If you are interested in beekeeping you should consider visiting with a local beekeeper and see if you can do a hive inspection with them. Don’t know a beekeeper? Attend a meeting with your local beekeeping club. There you will find members willing to teach a “NewBee” how to get started. Certainly you can take this up on your own, but it’s a lot more fun with a mentor.
After visiting a hive and getting some hands on experience, do you still want to continue with bees? If so, read, read, read. Some books to consider are listed at the end of this article. There are a lot of resources out there and you will want to learn from more than one individuals view point. Don’t forget to research your city and county ordinances regulating beekeeping in your area.
Part of your research will include what equipment to buy.
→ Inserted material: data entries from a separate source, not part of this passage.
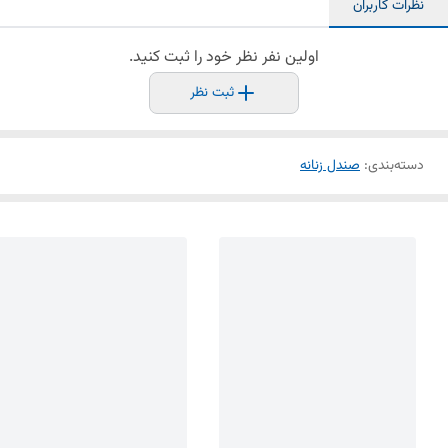
نظرات کاربران
اولین نفر نظر خود را ثبت کنید.
ثبت نظر
دسته‌بندی
:
صندل زنانه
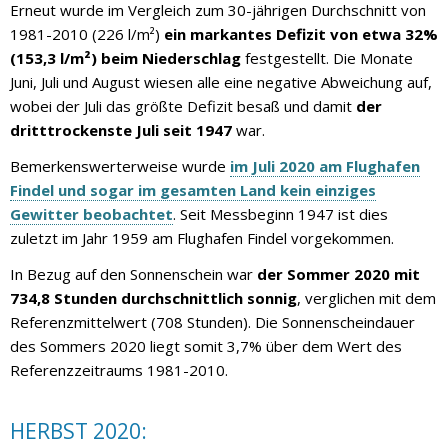
Erneut wurde im Vergleich zum 30-jährigen Durchschnitt von
1981-2010 (226 l/m²)
ein markantes Defizit von etwa 32%
(153,3 l/m²) beim Niederschlag
festgestellt. Die Monate
Juni, Juli und August wiesen alle eine negative Abweichung auf,
wobei der Juli das größte Defizit besaß und damit
der
dritttrockenste Juli seit 1947
war.
Bemerkenswerterweise wurde
im Juli 2020 am Flughafen
Findel und sogar im gesamten Land kein einziges
Gewitter beobachtet
. Seit Messbeginn 1947 ist dies
zuletzt im Jahr 1959 am Flughafen Findel vorgekommen.
In Bezug auf den Sonnenschein war
der Sommer 2020 mit
734,8 Stunden durchschnittlich sonnig
, verglichen mit dem
Referenzmittelwert (708 Stunden). Die Sonnenscheindauer
des Sommers 2020 liegt somit 3,7% über dem Wert des
Referenzzeitraums 1981-2010.
HERBST 2020:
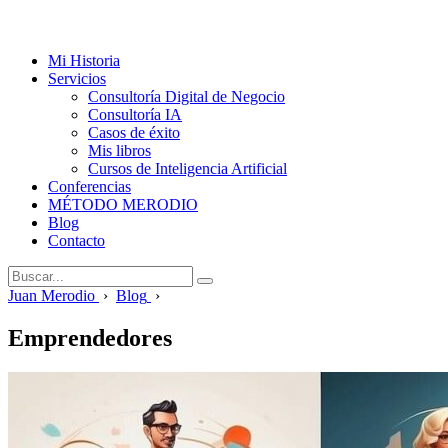
Mi Historia
Servicios
Consultoría Digital de Negocio
Consultoría IA
Casos de éxito
Mis libros
Cursos de Inteligencia Artificial
Conferencias
MÉTODO MERODIO
Blog
Contacto
Juan Merodio
›
Blog
›
Emprendedores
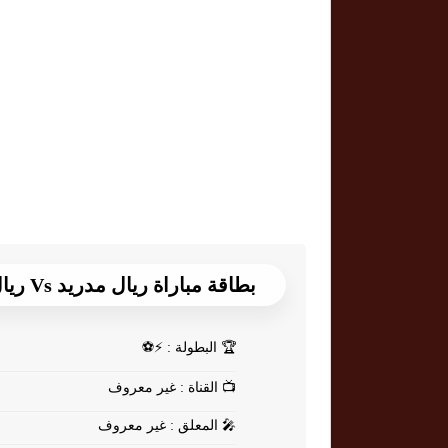
بطاقة مباراة ريال مدريد Vs ريال اوفييدو
🏆
البطولة : ⚡⚽
📺
القناة : غير معروف
🎤
المعلق : غير معروف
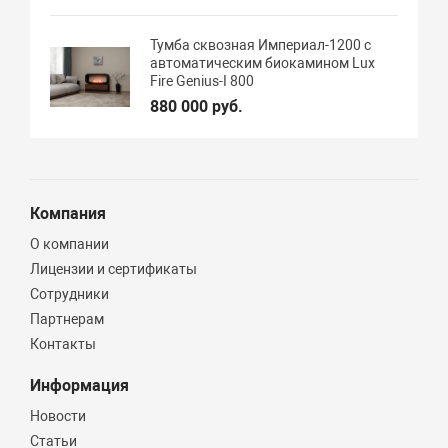
Тумба сквозная Империал-1200 с
автоматическим биокамином Lux
Fire Genius-I 800
880 000 руб.
Компания
О компании
Лицензии и сертификаты
Сотрудники
Партнерам
Контакты
Информация
Новости
Статьи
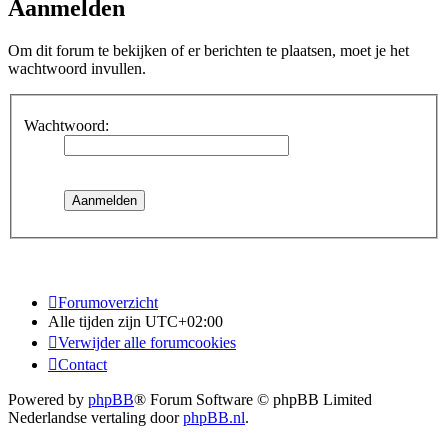
Aanmelden
Om dit forum te bekijken of er berichten te plaatsen, moet je het
wachtwoord invullen.
Wachtwoord:
Forumoverzicht
Alle tijden zijn
UTC+02:00
Verwijder alle forumcookies
Contact
Powered by
phpBB
® Forum Software © phpBB Limited
Nederlandse vertaling door
phpBB.nl
.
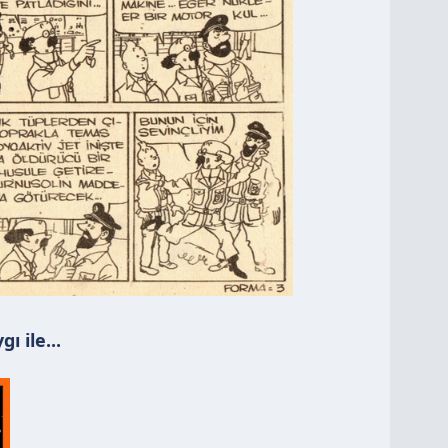
ı ile...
About the only “don’t” I would pass along is don’t buy the packaged deals many equipment providers sell to “NewBees” because some of it you will never use and most the time you will want about twice the hive equipment included in a kit. Below I outline the basic equipment for a beginner.
Let’s start from the ground up.
Hive stand – Most folks build their own using 2x4’s or cinder blocks to raise the hive off the ground. It is not necessary to buy one.
Screened Bottom Board – Some package deals only sell a plain bottom board. Make sure you get one with a screen. It helps with mite control.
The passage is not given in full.